Bilgi ve iletişim teknolojilerindeki gelişmeler ve küreselleşmenin etkisiyle dünya genelindeki koşullar
değişmiş ve küresel bir bilgi ekonomisi ortaya çıkmıştır. Dünya ekonomisinde yaşanan bu değişimler
ve oluşan fırsatlar yeni bir girişimsel toplum yaratarak ekonomideki en küçük aktör olan girişimcinin
gücünü arttırmış ve küresel ekonominin oluşumunda girişimcinin en önemli aktör konumuna
gelmesini sağlamıştır. Tarihin ilk çağlarından beri yeni iş imkanları yaratmak keşfetmek veya
tanımlamak ve bu imkanları ekonomik kazanç için yeni girişimlerde kullanmak insan yaşamında daima
önemli olmuştur. Bu anlamda fırsatlar girişimcilik alanında sınır ve değişim koşullarını tanımlayan
temel kavramlardan biridir.
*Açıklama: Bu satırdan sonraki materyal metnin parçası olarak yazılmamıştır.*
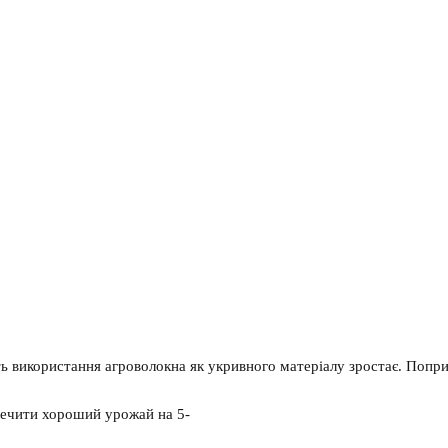
ть
використання
агроволокна
як
укривного
матеріалу
зростає
.
Попр
печити
хороший
урожай
на
5-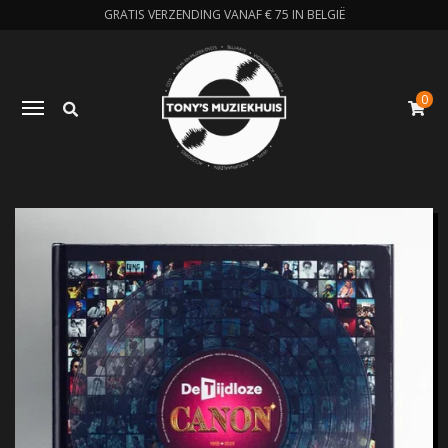
GRATIS VERZENDING VANAF € 75 IN BELGIË
0
Zoeken
Toggle navigation
W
Çünkü bir fırsat olmadan girişimcilik olamaz. Potansiyel bir girişimci son
derece yaratıcı ve çalışkan olabilir fakat hedeflenen bir fırsat olmadan bu karakteristiklerle girişimsel
aktiviteler meydana gelemez. Dolayısıyla fırsatların doğasını açık bir şekilde anlamaksızın girişimciliği
geliştirmeye yönelik akılcı politika ve uygulamalar bulmak mümkün değildir. Bu nedenle girişimsel bir
fırsatın nasıl anlaşıldığı ve nereden geldiğini bilmek oldukça önem arz etmektedir.